ABOUT THIS EXERCISE:
There is material below. Print exactly the lines starting at the line with "Friedrich Dürrenmatt (180, 1086)" and ending at the line with "Franz Kafka (159, 2160)", ends included, and no others.

DATA FOR REVIEW:
-------

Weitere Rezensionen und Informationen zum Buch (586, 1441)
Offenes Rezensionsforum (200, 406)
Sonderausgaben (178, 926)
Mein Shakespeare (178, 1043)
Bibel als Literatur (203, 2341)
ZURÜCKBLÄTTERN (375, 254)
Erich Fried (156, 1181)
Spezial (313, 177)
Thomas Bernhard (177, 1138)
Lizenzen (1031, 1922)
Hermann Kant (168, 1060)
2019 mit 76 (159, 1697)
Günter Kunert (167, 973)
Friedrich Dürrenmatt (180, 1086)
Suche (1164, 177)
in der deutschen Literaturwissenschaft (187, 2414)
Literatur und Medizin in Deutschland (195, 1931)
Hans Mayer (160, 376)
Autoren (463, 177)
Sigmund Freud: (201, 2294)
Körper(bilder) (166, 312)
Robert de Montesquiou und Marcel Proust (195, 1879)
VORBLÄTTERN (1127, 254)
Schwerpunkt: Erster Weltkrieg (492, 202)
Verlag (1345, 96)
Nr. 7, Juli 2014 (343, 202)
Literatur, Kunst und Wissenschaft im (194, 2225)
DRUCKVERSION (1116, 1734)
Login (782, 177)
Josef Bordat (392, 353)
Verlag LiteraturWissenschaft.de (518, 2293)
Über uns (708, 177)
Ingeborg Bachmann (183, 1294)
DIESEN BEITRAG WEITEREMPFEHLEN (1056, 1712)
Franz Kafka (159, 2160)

-------

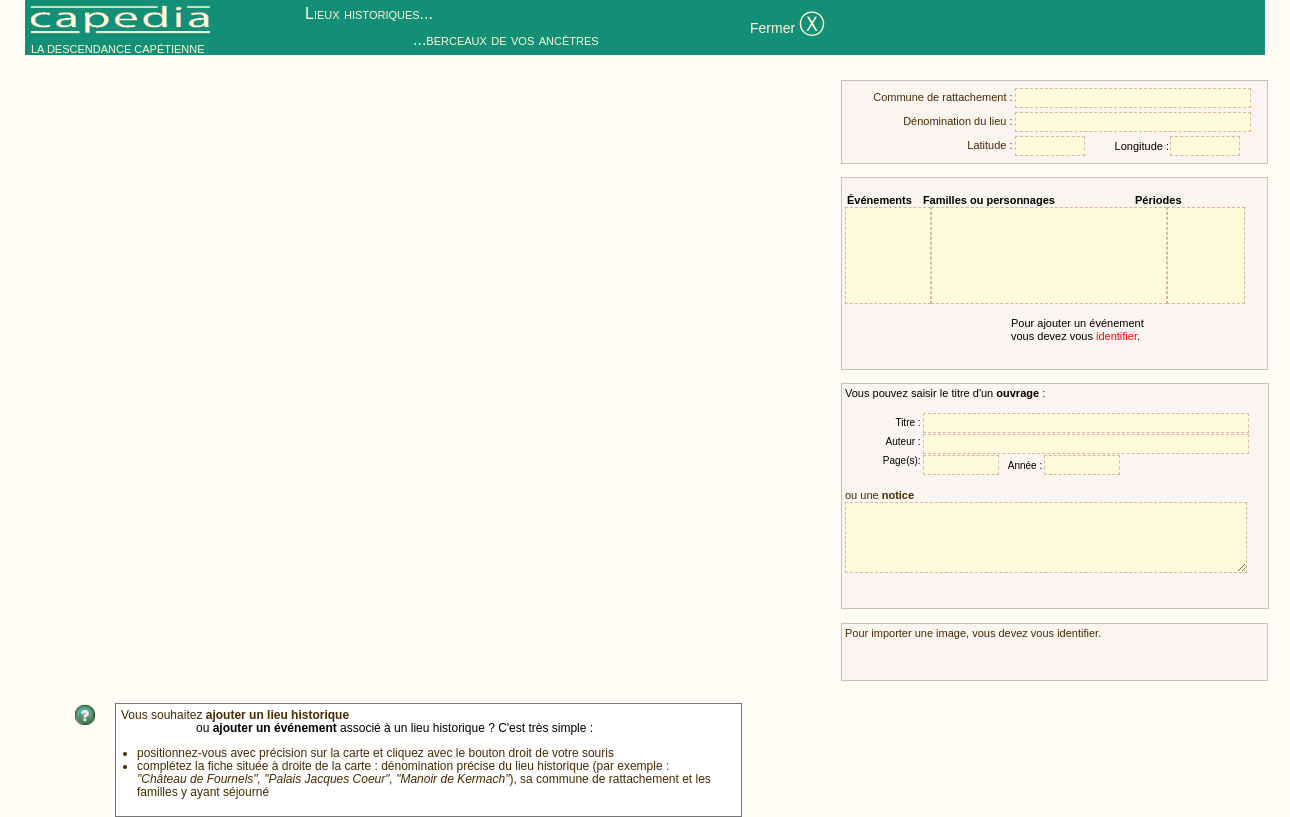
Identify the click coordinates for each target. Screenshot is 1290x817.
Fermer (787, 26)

-------

ANSWER TO THIS TASK:
Friedrich Dürrenmatt (180, 1086)
Suche (1164, 177)
in der deutschen Literaturwissenschaft (187, 2414)
Literatur und Medizin in Deutschland (195, 1931)
Hans Mayer (160, 376)
Autoren (463, 177)
Sigmund Freud: (201, 2294)
Körper(bilder) (166, 312)
Robert de Montesquiou und Marcel Proust (195, 1879)
VORBLÄTTERN (1127, 254)
Schwerpunkt: Erster Weltkrieg (492, 202)
Verlag (1345, 96)
Nr. 7, Juli 2014 (343, 202)
Literatur, Kunst und Wissenschaft im (194, 2225)
DRUCKVERSION (1116, 1734)
Login (782, 177)
Josef Bordat (392, 353)
Verlag LiteraturWissenschaft.de (518, 2293)
Über uns (708, 177)
Ingeborg Bachmann (183, 1294)
DIESEN BEITRAG WEITEREMPFEHLEN (1056, 1712)
Franz Kafka (159, 2160)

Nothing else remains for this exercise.